- [What to work on]: Give the listing again exactly, skipping any pictures it holds.
* * *
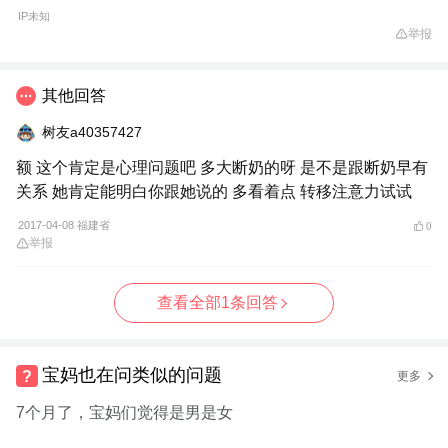
IP未知
举报
其他回答
树友a40357427
额 这个肯定是心理问题吧 多大断奶的呀 是不是跟断奶早有
关系 她肯定能明白你跟她说的 多看着点 转移注意力试试
2017-04-08 福建省
0
举报
查看全部1条回答
宝妈也在问类似的问题
更多
7个月了，宝妈们觉得是男是女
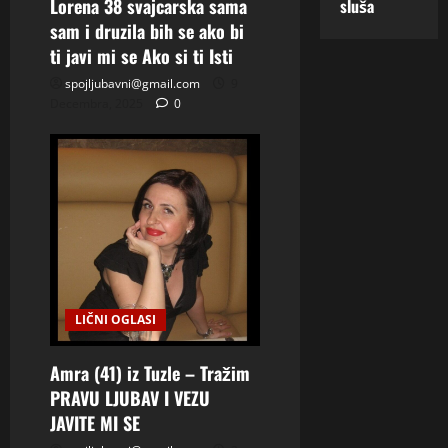
Lorena 38 svajcarska sama
sluša
sam i druzila bih se ako bi
ti javi mi se Ako si ti Isti
spojljubavni@gmail.com
9
Decembra, 2025
0
LIČNI OGLASI
Amra (41) iz Tuzle – Tražim
PRAVU LJUBAV I VEZU
JAVITE MI SE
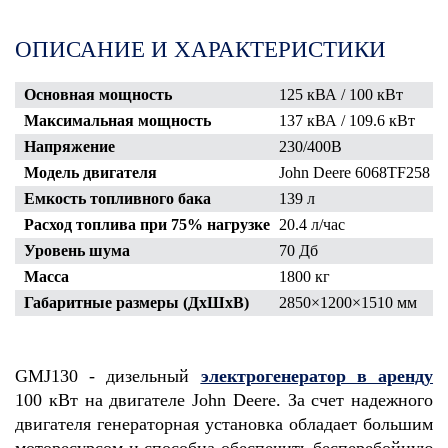
ОПИСАНИЕ И ХАРАКТЕРИСТИКИ
Основная мощность
125 кВА / 100 кВт
Максимальная мощность
137 кВА / 109.6 кВт
Напряжение
230/400В
Модель двигателя
John Deere 6068TF258
Емкость топливного бака
139 л
Расход топлива при 75% нагрузке
20.4 л/час
Уровень шума
70 Дб
Масса
1800 кг
Габаритные размеры (ДхШхВ)
2850×1200×1510
мм
GMJ130 -
дизельный
электрогенератор в аренду
100 кВт
на двигателе John Deere. За счет надежного
двигателя генераторная установка обладает большим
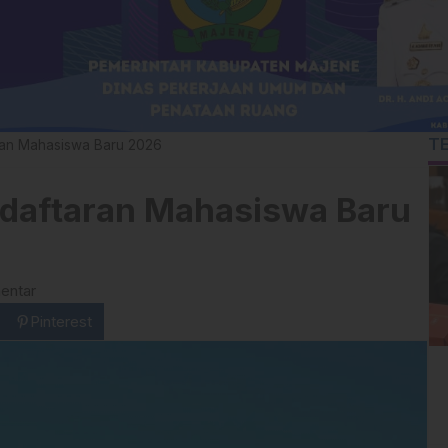
T
ran Mahasiswa Baru 2026
ndaftaran Mahasiswa Baru
entar
Pinterest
* * *
- [Exercise answer]:
IP未知
举报
其他回答
树友a40357427
额 这个肯定是心理问题吧 多大断奶的呀 是不是跟断奶早有
关系 她肯定能明白你跟她说的 多看着点 转移注意力试试
2017-04-08 福建省
0
举报
查看全部1条回答
宝妈也在问类似的问题
更多
7个月了，宝妈们觉得是男是女
Lorena 38 svajcarska sama
sluša
sam i druzila bih se ako bi
ti javi mi se Ako si ti Isti
spojljubavni@gmail.com
9
Decembra, 2025
0
LIČNI OGLASI
Amra (41) iz Tuzle – Tražim
PRAVU LJUBAV I VEZU
JAVITE MI SE
ОПИСАНИЕ И ХАРАКТЕРИСТИКИ
Основная мощность
125 кВА / 100 кВт
Максимальная мощность
137 кВА / 109.6 кВт
Напряжение
230/400В
Модель двигателя
John Deere 6068TF258
Емкость топливного бака
139 л
Расход топлива при 75% нагрузке
20.4 л/час
Уровень шума
70 Дб
Масса
1800 кг
Габаритные размеры (ДхШхВ)
2850×1200×1510
мм
GMJ130 -
дизельный
электрогенератор в аренду
100 кВт
на двигателе John Deere. За счет надежного
двигателя генераторная установка обладает большим
T
ran Mahasiswa Baru 2026
ndaftaran Mahasiswa Baru
entar
Pinterest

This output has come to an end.